Buying an apartment requires considerably more paperwork than getting married. In fact, nearly anything that requires any sort of license - from fishing to refrigerator repair - necessitates more paperwork than making a lifelong commitment to another human being.

It's actually much harder to get cable television or add a second phone line than it is to get hitched. In fact, in parts of New York it's actually more complicated to have a pizza delivered than it is to get married in Las Vegas.

Though marriage represents a fairly significant engagement - one certainly more important than the bond between a man and his apartment - anyone who owns a pen can enter into it with little effort. If you want to get married, most states do little more than make sure you're not too closely related to your intended spouse by taking some blood, and a few don't even do that.

As long as you're not foaming at the mouth or wielding an ax, the bureaucrat in charge of issuing permission to marry just about everywhere will rubber stamp your application without a second thought. If you wanted a parking permit or a sailing license he'd at least have some tough questions and maybe there'd be an eye exam, but for marriage, your ability to sign, and possibly bleed, is more than enough.
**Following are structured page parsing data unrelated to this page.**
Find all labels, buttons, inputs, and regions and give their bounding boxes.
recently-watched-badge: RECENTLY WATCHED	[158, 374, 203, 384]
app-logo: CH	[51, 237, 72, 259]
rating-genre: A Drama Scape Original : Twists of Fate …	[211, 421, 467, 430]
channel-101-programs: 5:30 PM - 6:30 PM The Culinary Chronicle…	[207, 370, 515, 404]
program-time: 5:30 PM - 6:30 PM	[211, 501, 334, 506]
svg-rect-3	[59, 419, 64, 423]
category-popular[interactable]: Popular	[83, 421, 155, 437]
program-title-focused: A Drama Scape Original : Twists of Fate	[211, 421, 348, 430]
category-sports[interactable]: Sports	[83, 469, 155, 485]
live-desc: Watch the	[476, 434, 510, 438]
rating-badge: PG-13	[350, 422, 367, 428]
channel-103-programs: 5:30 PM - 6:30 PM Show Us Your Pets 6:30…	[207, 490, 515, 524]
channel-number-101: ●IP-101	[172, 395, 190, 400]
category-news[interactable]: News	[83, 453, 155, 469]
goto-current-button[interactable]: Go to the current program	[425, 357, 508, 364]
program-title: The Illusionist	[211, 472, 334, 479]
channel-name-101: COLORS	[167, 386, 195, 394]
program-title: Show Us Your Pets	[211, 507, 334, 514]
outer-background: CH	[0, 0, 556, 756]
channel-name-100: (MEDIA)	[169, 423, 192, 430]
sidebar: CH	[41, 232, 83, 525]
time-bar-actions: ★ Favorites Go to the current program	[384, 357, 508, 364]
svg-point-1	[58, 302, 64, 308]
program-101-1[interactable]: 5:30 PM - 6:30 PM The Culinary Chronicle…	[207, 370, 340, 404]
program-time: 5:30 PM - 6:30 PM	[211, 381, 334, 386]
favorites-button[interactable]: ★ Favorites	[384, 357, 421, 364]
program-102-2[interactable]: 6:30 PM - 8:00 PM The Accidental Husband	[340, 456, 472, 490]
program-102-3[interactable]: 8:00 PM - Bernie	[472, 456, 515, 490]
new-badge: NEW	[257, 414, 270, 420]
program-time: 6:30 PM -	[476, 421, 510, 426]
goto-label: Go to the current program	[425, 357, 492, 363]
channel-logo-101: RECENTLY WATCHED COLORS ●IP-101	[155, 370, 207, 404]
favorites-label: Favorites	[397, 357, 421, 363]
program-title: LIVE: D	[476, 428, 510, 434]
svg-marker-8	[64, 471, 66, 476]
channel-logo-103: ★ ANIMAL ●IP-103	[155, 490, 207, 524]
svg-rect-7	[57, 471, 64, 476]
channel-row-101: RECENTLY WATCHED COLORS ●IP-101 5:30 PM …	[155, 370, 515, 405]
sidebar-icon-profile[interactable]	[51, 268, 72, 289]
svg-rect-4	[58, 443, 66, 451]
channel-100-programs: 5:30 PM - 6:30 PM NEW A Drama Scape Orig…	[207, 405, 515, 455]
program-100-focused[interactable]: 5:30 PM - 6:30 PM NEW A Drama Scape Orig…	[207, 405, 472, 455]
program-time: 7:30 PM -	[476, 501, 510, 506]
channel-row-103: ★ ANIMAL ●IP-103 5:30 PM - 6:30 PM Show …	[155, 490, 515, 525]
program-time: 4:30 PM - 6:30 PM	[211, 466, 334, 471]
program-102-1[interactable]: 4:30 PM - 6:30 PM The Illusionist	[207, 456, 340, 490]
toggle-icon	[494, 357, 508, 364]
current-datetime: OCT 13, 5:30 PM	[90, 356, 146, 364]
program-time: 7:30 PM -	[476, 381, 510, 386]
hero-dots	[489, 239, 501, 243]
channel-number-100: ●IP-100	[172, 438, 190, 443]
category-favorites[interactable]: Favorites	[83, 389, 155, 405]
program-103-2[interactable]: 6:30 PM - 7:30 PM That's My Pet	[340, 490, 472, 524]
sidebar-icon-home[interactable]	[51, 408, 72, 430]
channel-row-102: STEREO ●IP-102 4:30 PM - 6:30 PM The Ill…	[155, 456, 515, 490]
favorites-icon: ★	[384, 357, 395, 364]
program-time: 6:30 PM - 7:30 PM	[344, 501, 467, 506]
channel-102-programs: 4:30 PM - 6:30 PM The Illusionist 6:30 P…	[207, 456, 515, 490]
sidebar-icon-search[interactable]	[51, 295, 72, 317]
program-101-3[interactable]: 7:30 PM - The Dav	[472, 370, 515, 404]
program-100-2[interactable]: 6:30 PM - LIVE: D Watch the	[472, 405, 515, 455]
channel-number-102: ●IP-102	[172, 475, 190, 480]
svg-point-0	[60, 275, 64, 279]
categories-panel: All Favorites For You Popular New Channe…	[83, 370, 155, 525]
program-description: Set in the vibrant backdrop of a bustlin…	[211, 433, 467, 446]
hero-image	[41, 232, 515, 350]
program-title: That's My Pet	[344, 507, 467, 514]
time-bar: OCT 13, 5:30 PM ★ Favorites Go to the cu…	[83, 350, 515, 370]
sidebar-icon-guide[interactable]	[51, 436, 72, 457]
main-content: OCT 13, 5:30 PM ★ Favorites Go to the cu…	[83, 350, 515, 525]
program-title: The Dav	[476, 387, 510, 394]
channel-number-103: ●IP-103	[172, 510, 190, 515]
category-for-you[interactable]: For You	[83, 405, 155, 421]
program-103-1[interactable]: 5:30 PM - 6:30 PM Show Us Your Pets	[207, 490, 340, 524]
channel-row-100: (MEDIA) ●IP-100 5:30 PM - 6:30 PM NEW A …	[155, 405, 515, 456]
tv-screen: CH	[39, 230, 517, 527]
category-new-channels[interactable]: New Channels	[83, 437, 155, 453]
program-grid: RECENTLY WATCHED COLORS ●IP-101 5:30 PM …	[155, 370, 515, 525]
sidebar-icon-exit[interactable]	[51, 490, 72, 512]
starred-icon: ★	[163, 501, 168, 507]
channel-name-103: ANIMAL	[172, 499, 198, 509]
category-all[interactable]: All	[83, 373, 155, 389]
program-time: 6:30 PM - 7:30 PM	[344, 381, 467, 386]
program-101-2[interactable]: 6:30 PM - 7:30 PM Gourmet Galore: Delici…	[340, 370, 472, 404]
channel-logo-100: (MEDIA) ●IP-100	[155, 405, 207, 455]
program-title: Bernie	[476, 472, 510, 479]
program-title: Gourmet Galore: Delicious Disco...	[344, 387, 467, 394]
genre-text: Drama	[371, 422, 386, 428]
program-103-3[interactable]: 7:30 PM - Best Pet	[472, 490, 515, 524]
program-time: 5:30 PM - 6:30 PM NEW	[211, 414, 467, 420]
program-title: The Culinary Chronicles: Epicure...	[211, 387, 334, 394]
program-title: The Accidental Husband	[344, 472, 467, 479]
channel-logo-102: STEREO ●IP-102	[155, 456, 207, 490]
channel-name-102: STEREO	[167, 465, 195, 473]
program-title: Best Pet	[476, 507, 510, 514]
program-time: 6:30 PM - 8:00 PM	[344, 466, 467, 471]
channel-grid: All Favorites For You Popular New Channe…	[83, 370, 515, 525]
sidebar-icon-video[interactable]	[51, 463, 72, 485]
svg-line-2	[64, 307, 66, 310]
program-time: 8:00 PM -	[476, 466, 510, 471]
Actually getting married - at least in legal terms - does require a justice of the peace, which will set you back around $40, but no lawyers need be present, and the whole affair can be done for under $300. Buying a piece of real estate - in our case, a simple two-bedroom apartment - called for the presence of three separate lawyers, multiple bank representatives and one or two other people with no specific purpose other than billing you for their time.

This cadre of expensive professionals comes together at the "closing" only after each one of them has had the opportunity to charge you individually. In additional to the money, our 1000-square-foot apartment required nearly 100 pages of paperwork, most of which was devoted to meaningless phrases involving the words "heretofore" and "hereunder."

Even with this impressive gaggle of legal and banking minds at our disposal, the most common answer to any question I had was "just write the check."

While my lawyer seemed reasonably sure that everything going on was legal and that I wasn't signing anything that gave away my rights to any future children, even he seemed baffled by some of the fees assessed to us.

My favorite, a $200 item labeled as "miscellaneous bank fee," seemed to be a charge designed to see how far I could be pushed. "You won't walk away for 200 bucks," the bank seemed to be saying, and in the end, it was right.

Luckily, we have the apartment purchase behind us and now get to move on to the much less daunting task of entering into and building a successful marriage. Assuming things go well, we shouldn't need any lawyers, and since I'm pretty sure we'll ace that blood test, the rest should be easy.